During the 1980s, many economic historians studying Latin America focused on the impact of the Great Depression of the 1930s. Most of these historians argued that although the Depression began earlier in Latin America than in the United States, it was less severe in Latin America and did not significantly impede industrial growth there. The historians' argument was grounded in national government records concerning tax revenues and exports and in government-sponsored industrial censuses, from which historians have drawn conclusions about total manufacturing output and profit levels across Latin America. However, economic statistics published by Latin American governments in the early twentieth century are neither reliable nor consistent; this is especially true of manufacturing data, which were gathered from factory owners for taxation purposes and which therefore may well be distorted. Moreover, one cannot assume a direct correlation between the output level and the profit level of a given industry as these variables often move in opposite directions. Finally, national and regional economies are composed of individual firms and industries, and relying on general, sweeping economic indicators may mask substantial variations among these different enterprises. For example, recent analyses of previously unexamined data on textile manufacturing in Brazil and Mexico suggest that the Great Depression had a more severe impact on this Latin American industry than scholars had recognized.
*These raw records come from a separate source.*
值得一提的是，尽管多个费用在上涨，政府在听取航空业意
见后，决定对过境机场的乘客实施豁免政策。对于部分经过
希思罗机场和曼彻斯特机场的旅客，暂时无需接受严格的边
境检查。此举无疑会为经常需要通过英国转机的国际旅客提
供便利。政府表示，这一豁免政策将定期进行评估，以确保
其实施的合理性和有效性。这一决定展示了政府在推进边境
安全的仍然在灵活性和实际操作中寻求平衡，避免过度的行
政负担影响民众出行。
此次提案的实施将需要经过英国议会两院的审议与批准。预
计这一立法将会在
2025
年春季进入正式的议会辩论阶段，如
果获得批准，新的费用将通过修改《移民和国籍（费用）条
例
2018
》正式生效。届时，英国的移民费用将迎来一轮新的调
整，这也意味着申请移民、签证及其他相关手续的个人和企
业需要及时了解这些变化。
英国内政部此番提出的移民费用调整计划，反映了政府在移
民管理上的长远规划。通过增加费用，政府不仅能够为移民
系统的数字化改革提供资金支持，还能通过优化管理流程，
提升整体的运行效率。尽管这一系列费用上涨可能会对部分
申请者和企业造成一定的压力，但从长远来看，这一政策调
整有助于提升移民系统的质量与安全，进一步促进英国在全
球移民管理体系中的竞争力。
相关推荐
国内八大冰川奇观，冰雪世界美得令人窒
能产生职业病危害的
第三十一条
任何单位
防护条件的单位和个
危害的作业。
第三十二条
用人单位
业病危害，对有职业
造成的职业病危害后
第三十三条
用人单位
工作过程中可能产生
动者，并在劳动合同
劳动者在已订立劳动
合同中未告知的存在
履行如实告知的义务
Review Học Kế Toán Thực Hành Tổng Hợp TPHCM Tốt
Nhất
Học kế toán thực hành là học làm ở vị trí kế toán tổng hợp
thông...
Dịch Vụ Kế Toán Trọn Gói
Which of the following, if true, would most strengthen the author's assertion regarding economic indicators in the highlighted text?

During an economic depression, European textile manufacturers' profits rise while their industrial output remains steady.
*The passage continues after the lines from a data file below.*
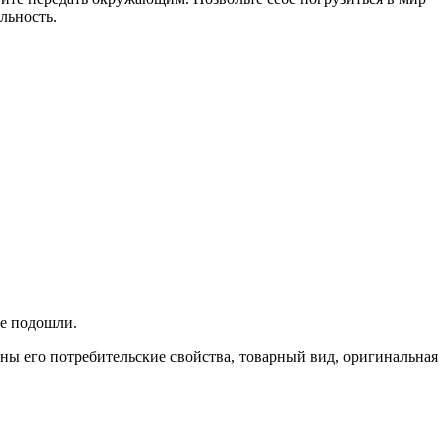
льность.
не подошли.
ены его потребительские свойства, товарный вид, оригинальная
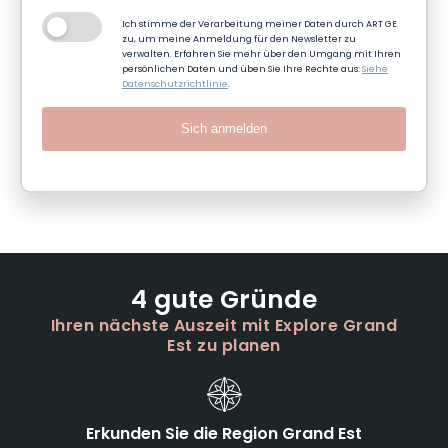
Ich stimme der Verarbeitung meiner Daten durch ART GE
zu, um meine Anmeldung für den Newsletter zu
verwalten. Erfahren Sie mehr über den Umgang mit Ihren
persönlichen Daten und üben Sie Ihre Rechte aus:
Siehe
Datenschutzrichtlinie
.
Sich anmelden
4 gute Gründe
Ihren nächste Auszeit mit Explore Grand
Est zu planen
Erkunden Sie die Region Grand Est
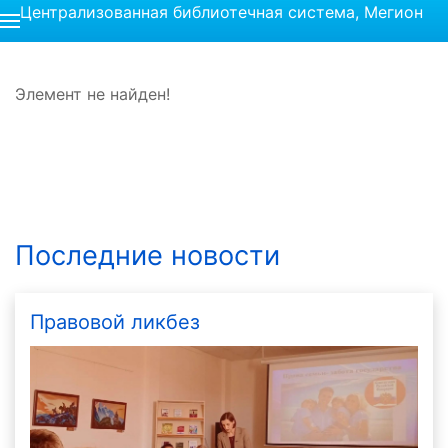
Централизованная библиотечная система, Мегион
Элемент не найден!
Последние новости
Правовой ликбез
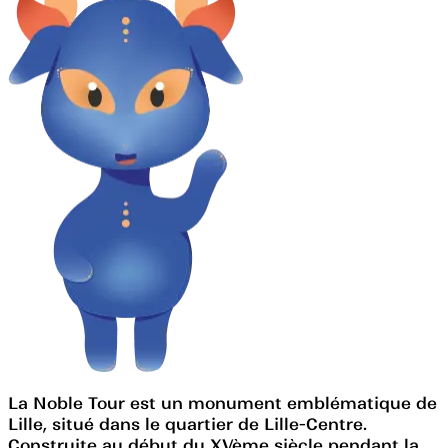
La Noble Tour est un monument emblématique de
Lille, situé dans le quartier de Lille-Centre.
Construite au début du XVème siècle pendant la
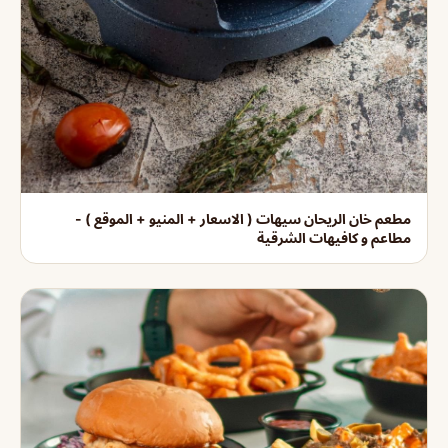
مطعم خان الريحان سيهات ( الاسعار + المنيو + الموقع ) -
مطاعم و كافيهات الشرقية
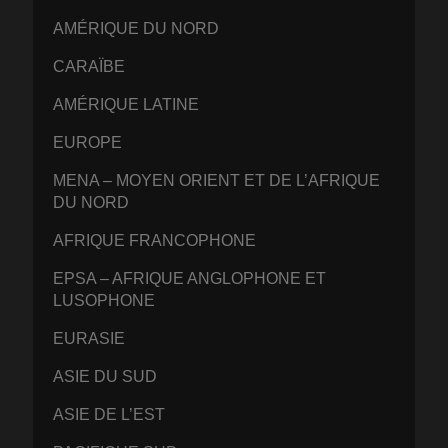
AMÉRIQUE DU NORD
CARAÏBE
AMÉRIQUE LATINE
EUROPE
MENA – MOYEN ORIENT ET DE L’AFRIQUE
DU NORD
AFRIQUE FRANCOPHONE
EPSA – AFRIQUE ANGLOPHONE ET
LUSOPHONE
EURASIE
ASIE DU SUD
ASIE DE L’EST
During a national economic recession, United States microchips manufacturers' profits rise sharply while United States steel manufacturers' profits plunge.

During the years following a severe economic depression, textile manufacturers' output levels and profit levels increase in Brazil and Mexico but not in the rest of Latin America.

Although Japanese industry as a whole recovers after an economic recession, it does not regain its previously high levels of production.

While European industrial output increases in the years following an economic depression, total output remains below that of Japan or the United States.